Begin a deduction from a tautology, also make a tautology?

Question

I'm doing a course in first-order logic in mathematics and I've stumpled upon a question while preparing for the exam:
Assume you have two formulas (well-formed) $\varphi, \psi$ and you have proved that $\psi \vdash \varphi$, i.e. there is a deduction from $\psi$ to $\varphi$. Now you get asked whether or not it also holds that $\psi \models_t \varphi$ (if $\psi$ tautologically implies $\varphi$).
Can one argue by, since $\varphi$ is a deduction from $\psi$, then by proving $\psi$ is a tautology, then $\varphi$ must also be a tautology? I can't really find anything in my notes about a similar argument, so I'm a bit unsure how to argue for the tautology...
(For your own information, we have used, or more followed Enderton's book in the course, if that helps...)

Answer 1

See Enderton's Logic, page 115: in general $\varphi \vdash \psi$ does not imply $\varphi \vDash_t \psi$.

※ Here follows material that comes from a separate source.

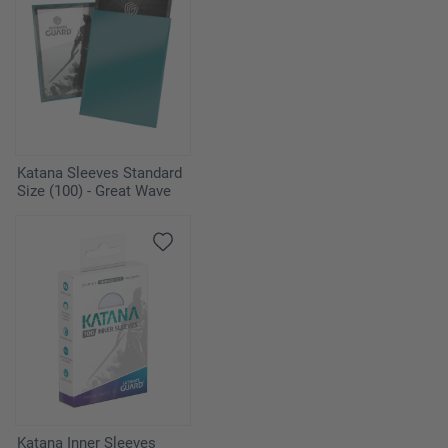
Katana Sleeves Standard
Size (100) - Great Wave
Katana Inner Sleeves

The counter-example is in the text: we have $∀xPx⊢Pc$ but the second is not tautologically implied by the first one.

Why so? because in order to use tautological implication we have to "model" the predicate logic case in terms of propositional logic. But $\forall x Px$ and $Pc$ are two different atomic formulas: $Q$ and $R$ say, and $Q \nvDash_t R$.

We have to apply THEOREM 24B $\Gamma \vdash \varphi$ iff $\Gamma \cup \Lambda$ tautologically implies $\varphi$.

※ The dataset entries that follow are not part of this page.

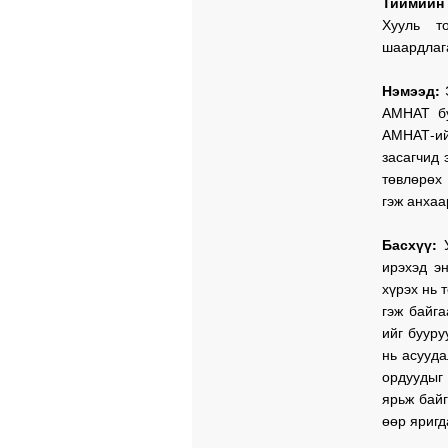
Тиймийн
Хууль т
шаардлаг
Нэмээд:
Э
АМНАТ бу
АМНАТ-ий
засагчид 
төвлөрөх
гэж анхаа
Басхүү:
ирэхэд э
хүрэх нь 
гэж байг
ийг бууру
нь асууда
ордуудыг
ярьж бай
өөр яригд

As suggested by the proof of the theorem, you can easily verify that: $\forall x Px, \forall x Px \to Pc \vDash_t Pc$.

Note: wrt to the title, if $\varphi$ is a tautology and $\varphi \vdash \psi$, due to soundness we have $\varphi \vDash \psi$ and thus also $\psi$ is a tautology. But this is consistent with the discussion above: $\forall xPx$ is not a tautology.